The game has a clear retro feel to it, with a ton of homages to classic games. Players can take up to five hits before they die, and will need to restart the area they currently on. The barbarian may be small, but the challenge is HUGE. When completing the third campaign I died over 200 times. Gamers who are seeking a challenge have been very fortunate lately with Cuphead, Earth Atlantis and now Tiny Barbarian DX releasing in such a short period of time. Tiny Barbarian DX at times feels a bit unfair with its’ high skill ceiling. Some areas are huge and may take some players up to thirty minutes to complete if the player dies often. Despite that, because of that challenge, it feels incredibly rewarding to finally complete the area and move on. Tiny Barbarian DX makes me feel a wide range of emotions. One minute I’m inventing new swear words, and the next I’m on the verge of crying because of how relieved I am.

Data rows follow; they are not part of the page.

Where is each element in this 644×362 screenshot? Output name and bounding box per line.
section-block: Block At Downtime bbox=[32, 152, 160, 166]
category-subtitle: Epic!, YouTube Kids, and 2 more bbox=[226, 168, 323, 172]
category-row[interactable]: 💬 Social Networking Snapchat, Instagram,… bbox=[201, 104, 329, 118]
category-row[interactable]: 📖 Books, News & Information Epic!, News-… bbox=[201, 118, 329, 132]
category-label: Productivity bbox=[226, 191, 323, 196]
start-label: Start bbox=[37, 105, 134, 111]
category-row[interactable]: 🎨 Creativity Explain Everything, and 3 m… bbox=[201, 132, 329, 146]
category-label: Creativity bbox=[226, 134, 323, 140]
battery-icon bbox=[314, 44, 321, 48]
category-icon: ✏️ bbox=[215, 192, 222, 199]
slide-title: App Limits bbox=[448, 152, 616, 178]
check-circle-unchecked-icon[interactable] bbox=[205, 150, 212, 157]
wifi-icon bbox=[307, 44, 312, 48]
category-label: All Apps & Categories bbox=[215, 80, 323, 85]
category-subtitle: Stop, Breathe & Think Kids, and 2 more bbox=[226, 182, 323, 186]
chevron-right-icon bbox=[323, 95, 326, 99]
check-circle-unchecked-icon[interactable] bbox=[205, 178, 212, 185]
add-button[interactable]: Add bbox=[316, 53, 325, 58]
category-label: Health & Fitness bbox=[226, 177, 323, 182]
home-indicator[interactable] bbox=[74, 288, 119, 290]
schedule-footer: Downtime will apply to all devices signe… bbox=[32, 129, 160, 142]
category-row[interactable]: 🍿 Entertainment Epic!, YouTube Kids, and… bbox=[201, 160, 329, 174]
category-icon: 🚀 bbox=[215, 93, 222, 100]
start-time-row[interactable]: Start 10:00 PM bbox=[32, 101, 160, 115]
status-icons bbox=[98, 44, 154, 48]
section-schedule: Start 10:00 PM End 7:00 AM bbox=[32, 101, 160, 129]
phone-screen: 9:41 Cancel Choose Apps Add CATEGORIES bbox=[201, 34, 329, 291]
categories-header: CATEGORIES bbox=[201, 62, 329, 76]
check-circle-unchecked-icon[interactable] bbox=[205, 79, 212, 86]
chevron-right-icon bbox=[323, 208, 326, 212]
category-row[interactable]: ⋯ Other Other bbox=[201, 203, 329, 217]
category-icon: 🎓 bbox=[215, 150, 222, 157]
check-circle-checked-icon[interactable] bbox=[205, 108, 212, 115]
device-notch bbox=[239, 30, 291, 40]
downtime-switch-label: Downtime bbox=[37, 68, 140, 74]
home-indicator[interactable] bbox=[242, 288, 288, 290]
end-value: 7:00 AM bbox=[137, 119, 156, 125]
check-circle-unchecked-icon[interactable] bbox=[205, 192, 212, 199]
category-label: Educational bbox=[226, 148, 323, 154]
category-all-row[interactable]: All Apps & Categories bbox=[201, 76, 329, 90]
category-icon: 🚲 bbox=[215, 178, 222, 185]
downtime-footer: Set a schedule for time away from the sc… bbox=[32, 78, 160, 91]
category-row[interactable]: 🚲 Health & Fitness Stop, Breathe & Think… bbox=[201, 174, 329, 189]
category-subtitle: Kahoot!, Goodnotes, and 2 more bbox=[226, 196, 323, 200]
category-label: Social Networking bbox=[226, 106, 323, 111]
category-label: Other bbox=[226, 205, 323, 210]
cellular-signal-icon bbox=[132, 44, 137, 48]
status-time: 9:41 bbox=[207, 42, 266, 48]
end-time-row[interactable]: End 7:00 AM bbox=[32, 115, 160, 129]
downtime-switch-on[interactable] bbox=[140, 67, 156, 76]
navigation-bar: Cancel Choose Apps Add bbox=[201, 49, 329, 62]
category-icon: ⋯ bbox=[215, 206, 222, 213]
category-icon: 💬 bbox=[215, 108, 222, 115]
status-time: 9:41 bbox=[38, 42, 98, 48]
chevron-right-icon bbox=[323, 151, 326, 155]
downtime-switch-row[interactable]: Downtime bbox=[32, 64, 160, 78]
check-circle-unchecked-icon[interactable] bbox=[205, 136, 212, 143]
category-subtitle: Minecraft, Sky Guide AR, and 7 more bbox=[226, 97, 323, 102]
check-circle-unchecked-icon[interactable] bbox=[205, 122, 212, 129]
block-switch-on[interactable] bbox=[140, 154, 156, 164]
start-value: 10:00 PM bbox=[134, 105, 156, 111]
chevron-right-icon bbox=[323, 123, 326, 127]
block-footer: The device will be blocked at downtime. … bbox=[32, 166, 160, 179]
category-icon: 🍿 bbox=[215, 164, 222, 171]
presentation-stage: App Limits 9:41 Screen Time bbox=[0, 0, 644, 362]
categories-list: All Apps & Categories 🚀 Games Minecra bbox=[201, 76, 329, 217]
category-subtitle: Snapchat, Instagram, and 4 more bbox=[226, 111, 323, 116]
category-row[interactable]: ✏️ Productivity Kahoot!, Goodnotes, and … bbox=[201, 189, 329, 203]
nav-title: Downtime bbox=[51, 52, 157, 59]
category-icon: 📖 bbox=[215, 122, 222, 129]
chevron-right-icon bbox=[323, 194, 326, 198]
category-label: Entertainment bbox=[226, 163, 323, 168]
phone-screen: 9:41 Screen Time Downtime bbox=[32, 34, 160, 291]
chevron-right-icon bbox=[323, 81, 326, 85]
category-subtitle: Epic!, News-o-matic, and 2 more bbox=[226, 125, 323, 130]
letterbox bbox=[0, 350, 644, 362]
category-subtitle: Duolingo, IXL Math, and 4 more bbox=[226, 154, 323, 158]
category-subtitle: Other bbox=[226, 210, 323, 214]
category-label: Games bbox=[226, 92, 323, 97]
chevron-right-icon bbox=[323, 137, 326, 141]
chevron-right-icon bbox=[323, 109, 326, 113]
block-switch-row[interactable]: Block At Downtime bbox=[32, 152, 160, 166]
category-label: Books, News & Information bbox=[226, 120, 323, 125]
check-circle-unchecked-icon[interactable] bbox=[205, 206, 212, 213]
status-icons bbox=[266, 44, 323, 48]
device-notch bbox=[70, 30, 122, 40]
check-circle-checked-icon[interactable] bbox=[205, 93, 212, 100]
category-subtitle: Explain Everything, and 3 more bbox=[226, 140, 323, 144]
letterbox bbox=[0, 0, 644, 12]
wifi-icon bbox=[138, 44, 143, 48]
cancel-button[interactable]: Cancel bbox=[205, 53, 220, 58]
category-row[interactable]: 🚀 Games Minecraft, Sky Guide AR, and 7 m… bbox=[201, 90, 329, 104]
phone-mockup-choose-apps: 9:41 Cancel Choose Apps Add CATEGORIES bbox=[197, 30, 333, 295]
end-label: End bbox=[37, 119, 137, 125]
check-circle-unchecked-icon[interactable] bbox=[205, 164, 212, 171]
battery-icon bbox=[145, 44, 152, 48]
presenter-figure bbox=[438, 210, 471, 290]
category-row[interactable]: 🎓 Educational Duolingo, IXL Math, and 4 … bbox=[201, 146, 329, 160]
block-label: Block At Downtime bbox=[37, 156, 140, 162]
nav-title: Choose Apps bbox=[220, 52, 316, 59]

The game handles extremely well. There are only two buttons — jump and attack. This means the game is fully playable on one Joy-Con as well. The lack of a real D-Pad on the Switch is a real bummer. I ended up relying on the directional buttons when playing single player. For multiplayer, players must use the joystick, which is unfortunate as the game becomes slightly more difficult to control. Players can enable auto-grab in the controls menu. For casual players, this is strongly recommended as it will enhance their experience. I won’t lie that there’s something cathartic about pressing “up” to grab every ledge. Quick warning: In the third episode, there are some areas where it’s beneficial to have auto-grab turned off. Luckily it can be turned on and off within the game itself. Fighting with the barbarian feels so good. There’s only one button for attacking, but pressing it rapidly will create a short combo depending on what direction is being held. It feels incredibly satisfying dodging a huge boss and delivering a couple of quick swipes to them.
The two player co-op system is fantastic. Players can instantly drop in and out of play whenever they want. If they drop in during the middle of a screen, the first player will lose half of their health. If they start on the same screen together, both players will have full health but I believe the challenge is increased. I played through the entire second campaign with co-op, and it was a fantastic experience.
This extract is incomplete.